What is needed »
Return each record verbatim, images excluded.
----
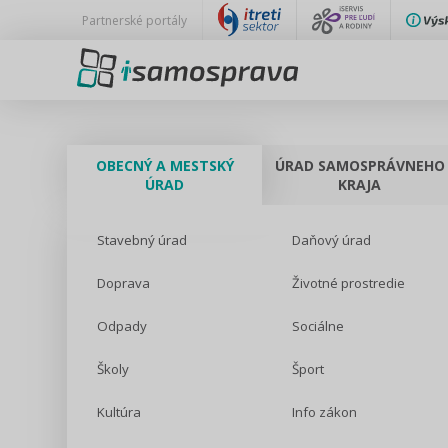
Partnerské portály
OBECNÝ A MESTSKÝ
ÚRAD SAMOSPRÁVNEHO
ÚRAD
KRAJA
Stavebný úrad
Daňový úrad
Doprava
Životné prostredie
Odpady
Sociálne
Školy
Šport
Kultúra
Info zákon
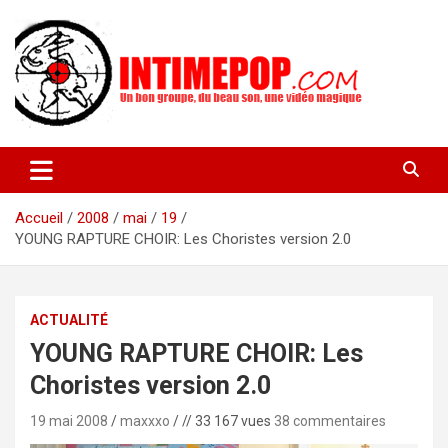
Aller
au
contenu
Un blog avec des sessions live filmées de concerts de musiques
intimepop.com
actuelles pop rock, post-rock, indé sur Lyon. rock pop concert
lyon
Accueil
2008
mai
19
YOUNG RAPTURE CHOIR: Les Choristes version 2.0
ACTUALITÉ
YOUNG RAPTURE CHOIR: Les
Choristes version 2.0
19 mai 2008
maxxxo
// 33 167 vues
38 commentaires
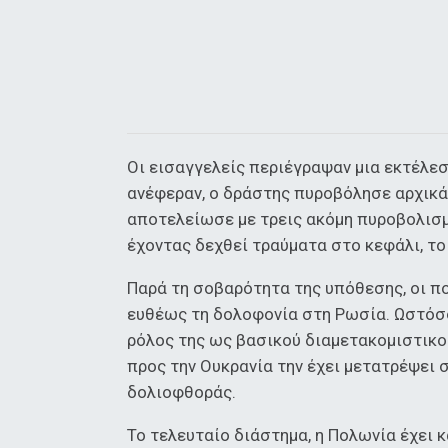
Οι εισαγγελείς περιέγραψαν μια εκτέλε
ανέφεραν, ο δράστης πυροβόλησε αρχικά
αποτελείωσε με τρεις ακόμη πυροβολισμ
έχοντας δεχθεί τραύματα στο κεφάλι, το
Παρά τη σοβαρότητα της υπόθεσης, οι π
ευθέως τη δολοφονία στη Ρωσία. Ωστόσο
ρόλος της ως βασικού διαμετακομιστικο
προς την Ουκρανία την έχει μετατρέψει
δολιοφθοράς.
Το τελευταίο διάστημα, η Πολωνία έχει 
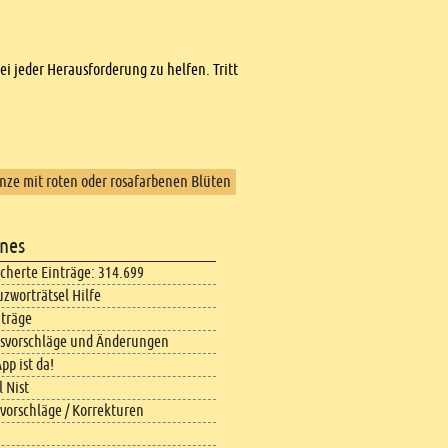
bei jeder Herausforderung zu helfen. Tritt
anze mit roten oder rosafarbenen Blüten
nes
icherte Einträge: 314.699
uzworträtsel Hilfe
iträge
svorschläge und Änderungen
pp ist da!
 Nist
vorschläge / Korrekturen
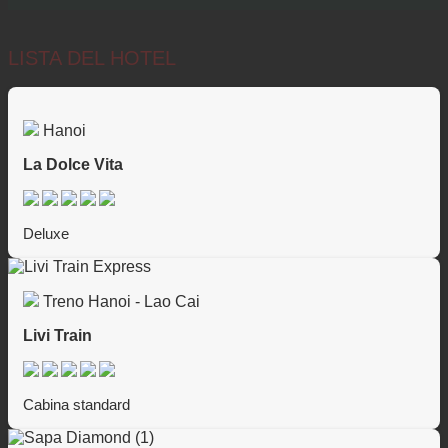
LISTA DEL HOTEL
Hanoi
La Dolce Vita
Deluxe
Treno Hanoi - Lao Cai
Livi Train
Cabina standard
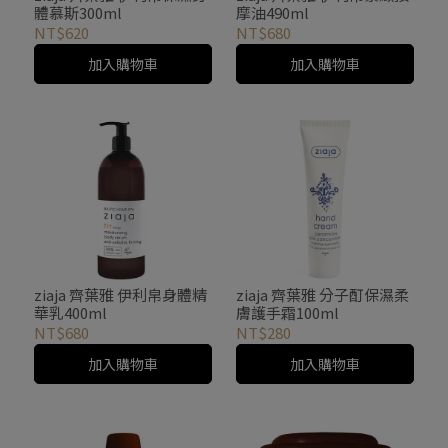
體慕斯300ml
摩油490ml
NT$620
NT$680
加入購物車
加入購物車
ziaja 齊葉雅 伊利帛身體精
ziaja 齊葉雅 分子酊保濕柔
華乳400ml
膚護手霜100ml
NT$680
NT$280
加入購物車
加入購物車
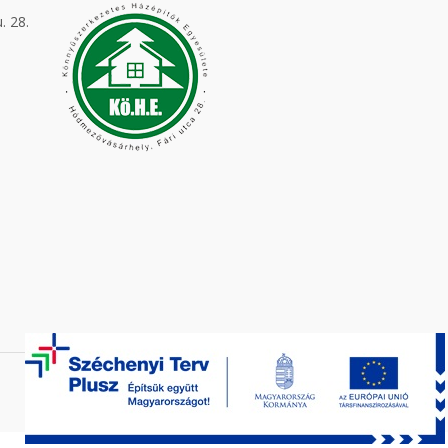
. 28.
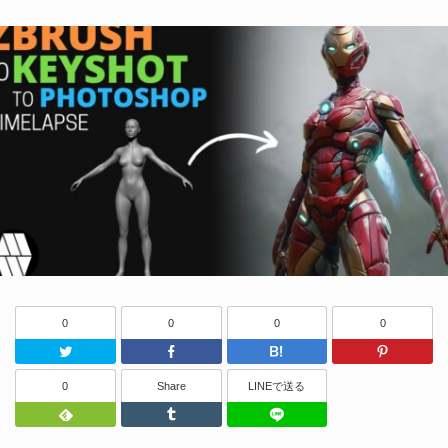
0
0
0
0
Twitter
Facebook
はてなブッ
0
Share
LINEで送る
Feedly
Tumblr
LINEで送る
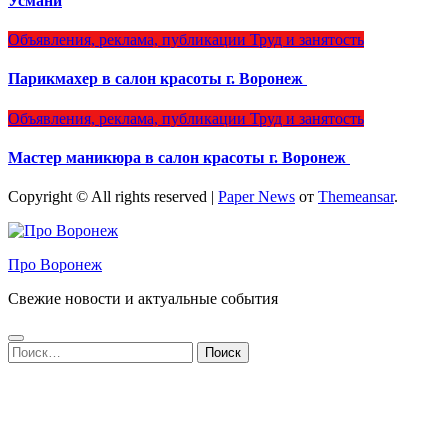
Усмани
Объявления, реклама, публикации
Труд и занятость
Парикмахер в салон красоты г. Воронеж
Объявления, реклама, публикации
Труд и занятость
Мастер маникюра в салон красоты г. Воронеж
Copyright © All rights reserved
|
Paper News
от
Themeansar
.
Про Воронеж
Свежие новости и актуальные события
Найти:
----
Exercise result »
Partnerské portály
OBECNÝ A MESTSKÝ
ÚRAD SAMOSPRÁVNEHO
ÚRAD
KRAJA
Stavebný úrad
Daňový úrad
Doprava
Životné prostredie
Odpady
Sociálne
Školy
Šport
Kultúra
Info zákon
Aller
au
contenu
Un blog avec des sessions live filmées de concerts de musiques
intimepop.com
actuelles pop rock, post-rock, indé sur Lyon. rock pop concert
lyon
Accueil
2008
mai
19
YOUNG RAPTURE CHOIR: Les Choristes version 2.0
ACTUALITÉ
YOUNG RAPTURE CHOIR: Les
Choristes version 2.0
19 mai 2008
maxxxo
// 33 167 vues
38 commentaires
Οι εισαγγελείς περιέγραψαν μια εκτέλε
ανέφεραν, ο δράστης πυροβόλησε αρχικά
αποτελείωσε με τρεις ακόμη πυροβολισμ
έχοντας δεχθεί τραύματα στο κεφάλι, το
Παρά τη σοβαρότητα της υπόθεσης, οι π
ευθέως τη δολοφονία στη Ρωσία. Ωστόσο
ρόλος της ως βασικού διαμετακομιστικο
προς την Ουκρανία την έχει μετατρέψει
δολιοφθοράς.
Το τελευταίο διάστημα, η Πολωνία έχει 
bei jeder Herausforderung zu helfen. Tritt
anze mit roten oder rosafarbenen Blüten
nes
icherte Einträge: 314.699
uzworträtsel Hilfe
iträge
svorschläge und Änderungen
pp ist da!
 Nist
vorschläge / Korrekturen
LISTA DEL HOTEL
Hanoi
La Dolce Vita
Deluxe
Treno Hanoi - Lao Cai
Livi Train
Cabina standard
體慕斯300ml
摩油490ml
NT$620
NT$680
加入購物車
加入購物車
ziaja 齊葉雅 伊利帛身體精
ziaja 齊葉雅 分子酊保濕柔
華乳400ml
膚護手霜100ml
NT$680
NT$280
加入購物車
加入購物車
. 28.
0
0
0
0
Twitter
Facebook
はてなブッ
0
Share
LINEで送る
Feedly
Tumblr
LINEで送る
Усмани
Объявления, реклама, публикации
Труд и занятость
Парикмахер в салон красоты г. Воронеж
Объявления, реклама, публикации
Труд и занятость
Мастер маникюра в салон красоты г. Воронеж
Copyright © All rights reserved
|
Paper News
от
Themeansar
.
Про Воронеж
Свежие новости и актуальные события
Найти:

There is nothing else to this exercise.